Zwyczaj nakazuje, by na modłę japońską formować wyspę żółwia. Kamienie, oglądane z właściwego miejsca, przypominają głowę i łapy. Ze stawu (symbolu wszechoceanu) wyrasta także wyspa Nakashima. — Taka sama jest w Katsurze — porównuje Rafał Wodzicki — najsławniejszym ogrodzie spacerowym z okresu Edo.
Wyspa na oceanie codzienności
Przewodnik tłumaczy, że wrocławski Japoński ma wiele wspólnego z tamtym okresem w historii Japonii, kiedy od wieku XVII zakładano ogrody spacerowe, będące bardziej źródłem przyjemności niż duchowych przeżyć związanych z religią. Projektowano je tak, by pewne widoki ukazywały się z różnych stron. — Sami Japończycy powiedzieli, że nasz ogród jest szkolny, bo nawiązuje do różnych epok i stylów — przekazuje Rafał Wodzicki, po czym dodaje: — Być możne nie znajdziemy drugiego takiego w całej Japonii, a nawet na świecie. Niektórzy dziwią się jego rozmiarem, a ja im wtedy mówię, że w Japonii takiej wielkości ogrody mieli tylko cesarze i szoguni.
Japończycy traktują ogrody jako wyspy na ocenie codziennej rzeczywistości. Umieszczają w nich symbole nawiązujące do swojej ideologii, filozofii, religii i kultury. Tak zrobili we Wrocławiu. Co symbolizuje kamienna ścieżka przy stawie? Dlaczego szare misy (do obmywania) stoją na ziemi? W jaki sposób łukowy, drewniany most odnosi się do Buddy Nieograniczonego Świata? Wszystkich kart nie odkrywamy, żeby nie odbierać czytelnikom przyjemności ze zwiedzania. — Tak naprawdę bez przewodnika niewiele się dowiemy — zachęca Rafał Wodzicki.
Jedna ze ścieżek spacerowych zwana jest herbacianą. Wchodzi się na nią przez bramę sukiya-mon. — Sukiya to budynki połączone z ceremonią picia herbaty — wyjaśnia nasz przewodnik. — Punktem kulminacyjnym spaceru jest pawilon herbaciany — dodaje.
Otwarte od kwietnia. Po ile bilety w tym roku?
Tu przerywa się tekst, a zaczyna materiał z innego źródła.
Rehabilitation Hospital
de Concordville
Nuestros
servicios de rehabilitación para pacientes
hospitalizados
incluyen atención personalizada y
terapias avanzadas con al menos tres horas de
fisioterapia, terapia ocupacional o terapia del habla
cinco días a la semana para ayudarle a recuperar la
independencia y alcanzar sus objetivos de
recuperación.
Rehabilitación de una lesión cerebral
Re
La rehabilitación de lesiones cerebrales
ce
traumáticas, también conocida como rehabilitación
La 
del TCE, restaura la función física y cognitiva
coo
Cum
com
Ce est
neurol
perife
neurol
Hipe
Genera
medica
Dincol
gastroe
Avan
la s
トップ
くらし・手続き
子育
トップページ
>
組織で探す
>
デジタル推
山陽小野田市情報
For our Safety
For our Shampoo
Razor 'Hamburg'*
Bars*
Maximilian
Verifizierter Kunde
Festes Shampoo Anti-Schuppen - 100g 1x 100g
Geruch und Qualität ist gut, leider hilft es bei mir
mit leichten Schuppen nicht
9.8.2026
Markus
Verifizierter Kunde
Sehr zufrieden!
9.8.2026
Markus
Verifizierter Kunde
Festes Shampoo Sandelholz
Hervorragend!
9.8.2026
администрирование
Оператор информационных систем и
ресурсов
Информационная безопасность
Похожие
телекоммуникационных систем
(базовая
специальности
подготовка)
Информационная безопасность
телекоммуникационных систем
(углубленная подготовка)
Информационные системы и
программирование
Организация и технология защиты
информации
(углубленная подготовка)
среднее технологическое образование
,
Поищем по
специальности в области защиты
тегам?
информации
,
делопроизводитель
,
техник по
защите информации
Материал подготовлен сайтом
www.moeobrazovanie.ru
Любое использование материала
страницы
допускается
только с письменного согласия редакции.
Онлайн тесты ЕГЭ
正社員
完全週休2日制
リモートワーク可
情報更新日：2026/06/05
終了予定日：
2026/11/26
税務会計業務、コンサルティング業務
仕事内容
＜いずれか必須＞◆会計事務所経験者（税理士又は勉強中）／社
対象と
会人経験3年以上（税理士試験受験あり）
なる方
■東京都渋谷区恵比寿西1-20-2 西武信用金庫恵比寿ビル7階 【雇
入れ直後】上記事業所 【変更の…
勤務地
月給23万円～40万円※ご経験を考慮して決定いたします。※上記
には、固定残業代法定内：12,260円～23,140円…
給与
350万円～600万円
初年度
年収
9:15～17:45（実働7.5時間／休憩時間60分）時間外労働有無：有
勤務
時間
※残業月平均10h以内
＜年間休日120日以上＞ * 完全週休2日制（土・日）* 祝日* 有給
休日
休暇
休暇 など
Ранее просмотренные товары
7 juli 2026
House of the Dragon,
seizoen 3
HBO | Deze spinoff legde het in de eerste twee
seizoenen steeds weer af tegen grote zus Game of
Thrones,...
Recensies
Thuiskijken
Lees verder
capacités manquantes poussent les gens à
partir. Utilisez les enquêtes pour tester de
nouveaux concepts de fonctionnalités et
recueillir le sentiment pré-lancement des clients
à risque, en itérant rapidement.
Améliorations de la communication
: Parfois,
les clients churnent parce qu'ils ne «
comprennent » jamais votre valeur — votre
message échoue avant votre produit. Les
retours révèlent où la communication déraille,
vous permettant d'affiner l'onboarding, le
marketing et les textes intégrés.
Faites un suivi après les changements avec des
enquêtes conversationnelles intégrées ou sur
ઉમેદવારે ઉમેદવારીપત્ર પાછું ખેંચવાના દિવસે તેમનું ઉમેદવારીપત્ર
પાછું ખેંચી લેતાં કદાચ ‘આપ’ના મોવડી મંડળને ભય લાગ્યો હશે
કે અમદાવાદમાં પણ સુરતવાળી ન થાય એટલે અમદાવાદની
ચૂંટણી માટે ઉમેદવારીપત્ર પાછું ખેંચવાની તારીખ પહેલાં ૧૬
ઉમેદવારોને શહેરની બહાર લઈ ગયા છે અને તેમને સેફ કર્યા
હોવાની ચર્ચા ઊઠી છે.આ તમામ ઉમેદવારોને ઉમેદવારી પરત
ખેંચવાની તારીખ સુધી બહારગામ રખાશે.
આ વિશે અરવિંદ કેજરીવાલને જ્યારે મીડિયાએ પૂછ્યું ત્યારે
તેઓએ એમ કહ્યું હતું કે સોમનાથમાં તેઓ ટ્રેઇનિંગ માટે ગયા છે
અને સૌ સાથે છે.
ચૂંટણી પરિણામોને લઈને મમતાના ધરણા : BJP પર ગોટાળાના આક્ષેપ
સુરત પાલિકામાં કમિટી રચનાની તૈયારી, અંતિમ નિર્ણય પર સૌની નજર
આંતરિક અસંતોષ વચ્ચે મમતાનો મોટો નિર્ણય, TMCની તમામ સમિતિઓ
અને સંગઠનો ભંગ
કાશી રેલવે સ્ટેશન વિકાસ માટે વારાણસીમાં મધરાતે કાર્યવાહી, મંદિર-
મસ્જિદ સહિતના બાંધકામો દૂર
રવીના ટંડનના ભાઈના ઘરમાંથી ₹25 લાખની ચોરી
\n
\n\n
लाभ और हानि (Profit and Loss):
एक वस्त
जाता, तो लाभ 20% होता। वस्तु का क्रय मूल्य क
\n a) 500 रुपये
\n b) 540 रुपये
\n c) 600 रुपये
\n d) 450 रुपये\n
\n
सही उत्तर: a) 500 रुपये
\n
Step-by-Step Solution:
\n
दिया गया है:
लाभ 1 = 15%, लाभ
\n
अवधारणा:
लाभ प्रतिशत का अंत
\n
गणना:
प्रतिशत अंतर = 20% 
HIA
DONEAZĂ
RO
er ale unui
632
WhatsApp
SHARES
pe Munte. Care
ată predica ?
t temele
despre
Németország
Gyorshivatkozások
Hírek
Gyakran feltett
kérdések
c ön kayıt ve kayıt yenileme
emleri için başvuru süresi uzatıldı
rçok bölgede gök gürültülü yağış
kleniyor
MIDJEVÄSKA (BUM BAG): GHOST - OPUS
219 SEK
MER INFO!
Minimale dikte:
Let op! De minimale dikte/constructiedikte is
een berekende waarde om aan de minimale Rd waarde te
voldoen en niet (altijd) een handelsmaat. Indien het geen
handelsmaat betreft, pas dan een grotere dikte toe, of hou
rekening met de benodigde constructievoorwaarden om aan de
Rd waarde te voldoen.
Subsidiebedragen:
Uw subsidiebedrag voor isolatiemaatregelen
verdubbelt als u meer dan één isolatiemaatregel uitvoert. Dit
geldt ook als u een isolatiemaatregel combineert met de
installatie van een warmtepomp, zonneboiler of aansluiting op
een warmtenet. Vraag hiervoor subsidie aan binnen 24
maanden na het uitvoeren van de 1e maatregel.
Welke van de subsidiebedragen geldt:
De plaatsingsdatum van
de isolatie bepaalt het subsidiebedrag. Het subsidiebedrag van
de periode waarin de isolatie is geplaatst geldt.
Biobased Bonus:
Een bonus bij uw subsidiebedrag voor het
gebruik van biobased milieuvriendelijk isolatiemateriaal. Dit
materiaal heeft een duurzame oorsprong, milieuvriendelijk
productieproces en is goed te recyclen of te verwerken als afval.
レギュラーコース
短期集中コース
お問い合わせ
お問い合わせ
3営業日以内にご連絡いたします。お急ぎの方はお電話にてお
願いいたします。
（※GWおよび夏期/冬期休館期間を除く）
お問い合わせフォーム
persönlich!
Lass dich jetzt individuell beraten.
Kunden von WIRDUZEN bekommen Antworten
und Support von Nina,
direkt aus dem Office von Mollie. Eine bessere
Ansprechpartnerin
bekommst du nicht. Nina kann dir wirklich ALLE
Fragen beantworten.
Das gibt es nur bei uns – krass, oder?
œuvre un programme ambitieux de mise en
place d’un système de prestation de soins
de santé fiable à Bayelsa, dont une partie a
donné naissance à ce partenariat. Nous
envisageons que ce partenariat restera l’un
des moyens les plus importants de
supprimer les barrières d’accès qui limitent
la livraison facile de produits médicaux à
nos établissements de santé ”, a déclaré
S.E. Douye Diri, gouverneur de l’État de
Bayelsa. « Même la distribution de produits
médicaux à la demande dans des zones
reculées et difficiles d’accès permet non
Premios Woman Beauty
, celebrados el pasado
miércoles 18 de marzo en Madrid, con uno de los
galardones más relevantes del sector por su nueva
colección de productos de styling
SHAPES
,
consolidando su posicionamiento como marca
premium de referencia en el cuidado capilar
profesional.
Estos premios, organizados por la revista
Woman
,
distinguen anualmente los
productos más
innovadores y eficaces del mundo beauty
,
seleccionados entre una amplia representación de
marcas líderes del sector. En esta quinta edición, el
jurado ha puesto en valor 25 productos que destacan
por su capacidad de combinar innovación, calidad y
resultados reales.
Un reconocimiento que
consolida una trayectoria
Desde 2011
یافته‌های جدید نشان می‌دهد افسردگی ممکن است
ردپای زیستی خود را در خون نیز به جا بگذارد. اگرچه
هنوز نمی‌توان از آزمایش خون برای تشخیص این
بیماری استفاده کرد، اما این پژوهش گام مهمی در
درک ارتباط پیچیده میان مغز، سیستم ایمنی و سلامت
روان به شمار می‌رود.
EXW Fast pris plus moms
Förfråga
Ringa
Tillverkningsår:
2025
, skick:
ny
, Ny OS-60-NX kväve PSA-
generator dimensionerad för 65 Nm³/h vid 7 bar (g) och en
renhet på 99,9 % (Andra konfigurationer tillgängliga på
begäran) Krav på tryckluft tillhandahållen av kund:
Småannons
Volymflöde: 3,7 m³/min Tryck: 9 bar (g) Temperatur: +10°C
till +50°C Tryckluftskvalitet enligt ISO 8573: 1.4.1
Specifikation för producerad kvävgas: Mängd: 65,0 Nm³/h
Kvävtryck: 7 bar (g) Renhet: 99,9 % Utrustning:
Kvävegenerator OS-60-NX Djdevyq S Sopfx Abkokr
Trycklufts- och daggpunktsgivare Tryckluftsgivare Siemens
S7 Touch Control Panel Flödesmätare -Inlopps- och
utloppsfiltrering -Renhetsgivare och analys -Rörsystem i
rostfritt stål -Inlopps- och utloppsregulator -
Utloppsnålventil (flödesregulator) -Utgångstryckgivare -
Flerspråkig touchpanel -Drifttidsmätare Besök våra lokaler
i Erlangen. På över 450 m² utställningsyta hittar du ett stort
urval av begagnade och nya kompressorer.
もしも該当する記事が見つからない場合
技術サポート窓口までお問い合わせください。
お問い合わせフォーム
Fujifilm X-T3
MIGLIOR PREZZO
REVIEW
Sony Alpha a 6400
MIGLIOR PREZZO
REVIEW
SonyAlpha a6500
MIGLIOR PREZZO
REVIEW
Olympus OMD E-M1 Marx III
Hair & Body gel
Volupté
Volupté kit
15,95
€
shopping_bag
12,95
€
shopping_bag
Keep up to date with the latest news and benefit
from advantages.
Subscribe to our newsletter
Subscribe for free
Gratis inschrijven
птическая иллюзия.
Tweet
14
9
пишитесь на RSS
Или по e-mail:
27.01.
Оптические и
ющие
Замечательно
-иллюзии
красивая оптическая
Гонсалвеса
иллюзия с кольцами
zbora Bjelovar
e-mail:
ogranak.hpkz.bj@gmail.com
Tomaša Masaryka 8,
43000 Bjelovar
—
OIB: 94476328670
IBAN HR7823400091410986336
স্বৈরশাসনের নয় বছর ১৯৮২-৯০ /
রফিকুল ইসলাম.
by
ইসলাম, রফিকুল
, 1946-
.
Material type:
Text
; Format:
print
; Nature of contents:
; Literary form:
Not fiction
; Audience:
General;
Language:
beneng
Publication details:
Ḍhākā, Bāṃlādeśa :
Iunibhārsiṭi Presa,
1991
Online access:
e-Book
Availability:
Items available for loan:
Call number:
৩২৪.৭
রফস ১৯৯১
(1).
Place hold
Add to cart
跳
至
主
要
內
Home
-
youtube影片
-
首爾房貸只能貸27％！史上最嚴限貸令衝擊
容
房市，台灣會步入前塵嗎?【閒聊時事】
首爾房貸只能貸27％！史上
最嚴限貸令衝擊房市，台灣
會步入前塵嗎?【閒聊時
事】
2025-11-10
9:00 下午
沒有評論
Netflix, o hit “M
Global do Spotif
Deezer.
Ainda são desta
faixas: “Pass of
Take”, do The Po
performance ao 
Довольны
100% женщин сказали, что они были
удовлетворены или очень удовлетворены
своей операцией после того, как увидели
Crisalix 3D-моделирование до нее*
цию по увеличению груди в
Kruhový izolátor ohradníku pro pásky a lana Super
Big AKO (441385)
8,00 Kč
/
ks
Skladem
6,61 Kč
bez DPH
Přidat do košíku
Po drodze mija się oczywiście drzewa i krzewy. 31 marca – w przededniu otwarcia ogrodu — kwitnie śliwa wiśniowa w odcieniach bieli i różu, głowy do słońca wystawiają żonkile, ale większość roślin liściastych, włącznie z wiśnią, jeszcze śpi. Rosną gatunki znane w Japonii i innych krajach Azji, takie jak szydlica japońska, sosna koreańska, modrzewnik chiński, miłorząb, korkowiec amurski, klony palmowe, berberysy. — Ten klon grabolistny na pewno ma przynajmniej sto lat — wskazuje Rafał Wodzicki.
Rośliny były jednakże pomijane przez Japończyków, którzy zakładali także ogrody suchego krajobrazu. Wodę symbolizował w nich żwir zagrabiony w okrężne rowki przypominające fale. Pamiętajmy więc zwłaszcza o kamieniach, które nigdy nie odchodzą.
Ogród Japoński (będący częścią parku Szczytnickiego i znajdujący się nieopodal Hali Stulecia) jest otwarty codziennie od 1 kwietnia do ostatniego dnia października. Wejście podrożało o kilka złotych i kosztuje w tym roku:
- 21 złotych za bilet normalny,
- 14 złotych za ulgowy,
- bezpłatnie: dzieci do lat trzech, przewodnicy i osoby niepełnosprawne z opiekunami.
Osobom z kartami Nasz Wrocław i Nasz Wrocław Max przysługują zniżki.